FeatureDefinitionAttributes(perfdb)

Class used for handling feature definition attributes. Can be accessed via perfdb.features.definitions.attributes.

Parameters:

  • perfdb

    (PerfDB) –

    Top level object carrying all functionality and the connection handler.

Source code in echo_postgres/perfdb_root.py
Python
def __init__(self, perfdb: e_pg.PerfDB) -> None:
    """Base class that all subclasses should inherit from.

    Parameters
    ----------
    perfdb : PerfDB
        Top level object carrying all functionality and the connection handler.

    """
    self._perfdb: e_pg.PerfDB = perfdb

get(feature_names=None, object_names=None, object_models=None, data_source_types=None, attribute_names=None, attribute_values=None, filter_type='and', output_type='dict', values_only=False)

Method to get the attributes of the given features.

The most useful keys/columns returned are:

  • data_source_type_name
  • attribute_name
  • attribute_value
  • data_type_name

Parameters:

  • feature_names

    (list[str] | None, default: None ) –

    Names of the features to get the attributes from. If set to None will get from all. By default None

  • object_names

    (list[str] | None, default: None ) –

    List of object names to filter the results. If set, will add the models of these objects to the object_models filter. By default None

  • object_models

    (list[str] | None, default: None ) –

    List of object model names to filter the results. By default None

  • data_source_types

    (list[str] | None, default: None ) –

    List of data source type names to filter the results. By default None

  • attribute_names

    (list[str] | None, default: None ) –

    List of attribute names to filter the results. If set to None will get all. By default None

  • attribute_values

    (dict[str, Any] | None, default: None ) –

    Dictionary of attribute names and values to filter the results. It must be in the format {attribute_name: attribute_value, ...}. By default None

  • filter_type

    (Literal['and', 'or'], default: 'and' ) –

    How to treat multiple filters. Can be one of ["and", "or"]. By default "and"

  • output_type

    (Literal['dict', 'DataFrame'], default: 'dict' ) –

    Output type of the data.
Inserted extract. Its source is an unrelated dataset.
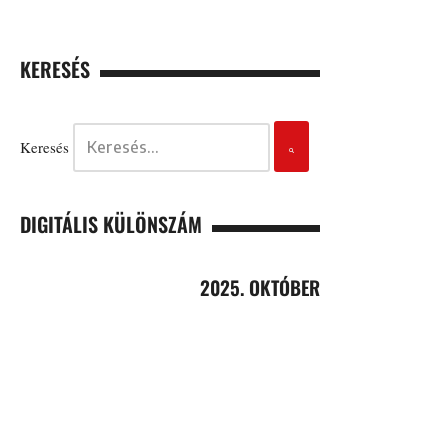
KERESÉS
Keresés
DIGITÁLIS KÜLÖNSZÁM
2025. OKTÓBER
Can be one of ["dict", "DataFrame"] By default "dict"

  • values_only

    (bool, default: False ) –

    If set to True, will only return the values of the attributes, skipping display_name, id, etc.

Returns:

  • dict[str, dict[str, dict[str, Any | dict[str, Any]]]]
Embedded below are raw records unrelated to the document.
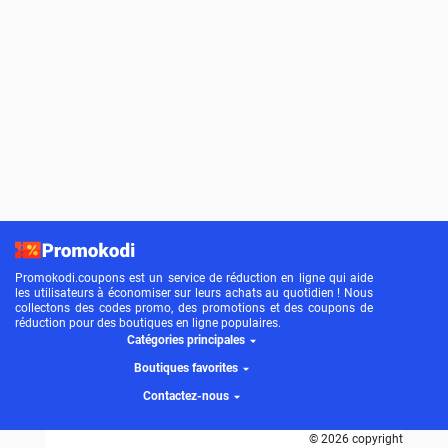
Promokodi.coupons est un service de réduction en ligne qui aide
les utilisateurs à économiser sur leurs achats au quotidien ! Nous
collectons des codes promo, des promotions et des coupons de
réduction pour des boutiques en ligne populaires.
Catégories principales
Boutiques favorites
Contactez-nous
© 2026 copyright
    In case output_type is "dict", returns a dictionary in the format {object_model_name: {feature_name: {attribute_name: {attribute: value, ...}, ...}, ...} ...} If values_only is True, the innermost dictionary will be {attribute_name: value, ...}

  • DataFrame

    In case output_type is "DataFrame", returns a DataFrame with the following format: index = MultiIndex[object_model_name, feature_name, attribute_name], columns = [attribute, ...] If values_only is True, the columns will be ["attribute_value"]

  • DataFrame

    In case output_type is "pl.DataFrame", returns a Polars DataFrame

Source code in echo_postgres/feature_definition_attributes.py
Python
@validate_call
def get(
    self,
    feature_names: list[str] | None = None,
    object_names: list[str] | None = None,
    object_models: list[str] | None = None,
    data_source_types: list[str] | None = None,
    attribute_names: list[str] | None = None,
    attribute_values: dict[str, Any] | None = None,
    filter_type: Literal["and", "or"] = "and",
    output_type: Literal["dict", "DataFrame", "pl.DataFrame"] = "dict",
    values_only: bool = False,
) -> dict[str, dict[str, dict[str, Any | dict[str, Any]]]] | pd.DataFrame | pl.DataFrame:
    """Method to get the attributes of the  given features.
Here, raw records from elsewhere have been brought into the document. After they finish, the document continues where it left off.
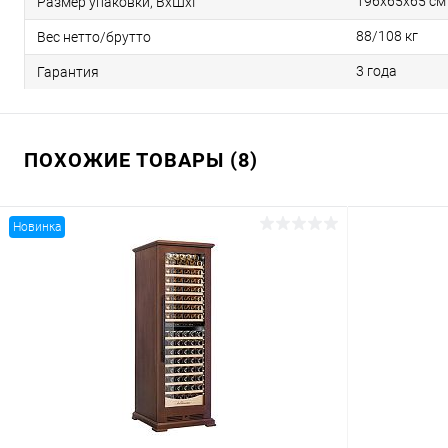
196x65х65 см
Размер упаковки, ВхШхГ
88/108 кг
Вес нетто/брутто
3 года
Гарантия
ПОХОЖИЕ ТОВАРЫ (8)
Новинка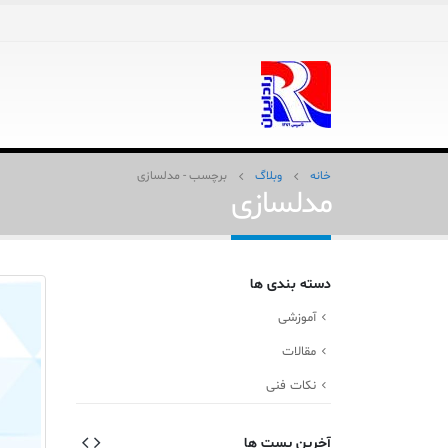
خانه
وبلاگ
برچسب -
مدلسازی
مدلسازی
دسته بندی ها
آموزشی
مقالات
نکات فنی
آخرین پست ها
    The most useful keys/columns returned are:

    - data_source_type_name
    - attribute_name
    - attribute_value
    - data_type_name

    Parameters
    ----------
    feature_names : list[str] | None, optional
        Names of the features to get the attributes from. If set to None will get from all. By default None
    object_names : list[str] | None, optional
        List of object names to filter the results. If set, will add the models of these objects to the object_models filter.
        By default None
    object_models : list[str] | None, optional
        List of object model names to filter the results.
        By default None
    data_source_types : list[str] | None, optional
        List of data source type names to filter the results.
        By default None
    attribute_names : list[str] | None, optional
        List of attribute names to filter the results. If set to None will get all. By default None
    attribute_values : dict[str, Any] | None, optional
        Dictionary of attribute names and values to filter the results. It must be in the format {attribute_name: attribute_value, ...}.
        By default None
    filter_type : Literal["and", "or"], optional
        How to treat multiple filters. Can be one of ["and", "or"].
        By default "and"
    output_type : Literal["dict", "DataFrame"], optional
        Output type of the data. Can be one of ["dict", "DataFrame"]
        By default "dict"
    values_only : bool, optional
        If set to True, will only return the values of the attributes, skipping display_name, id, etc.

    Returns
    -------
    dict[str, dict[str, dict[str, Any | dict[str, Any]]]]
        In case output_type is "dict", returns a dictionary in the format {object_model_name: {feature_name: {attribute_name: {attribute: value, ...}, ...}, ...} ...}
        If values_only is True, the innermost dictionary will be {attribute_name: value, ...}
    pd.DataFrame
        In case output_type is "DataFrame", returns a DataFrame with the following format: index = MultiIndex[object_model_name, feature_name, attribute_name], columns = [attribute, ...]
        If values_only is True, the columns will be ["attribute_value"]
    pl.DataFrame
        In case output_type is "pl.DataFrame", returns a Polars DataFrame
    """
    # getting models of the objects
    if object_names:
        obj_models = (
            self._perfdb.objects.instances.get(object_names=object_names, output_type="pl.DataFrame")["object_model_name"]
            .unique()
            .tolist()
        )
        object_models = list(set(object_models + obj_models)) if object_models else obj_models

    # checking if all attribute names are valid and also getting its ids
    if attribute_names or attribute_values:
        wanted_attrs = set()
        if attribute_names:
            wanted_attrs = set(attribute_names)
        if attribute_values:
            wanted_attrs = wanted_attrs.union(set(attribute_values.keys()))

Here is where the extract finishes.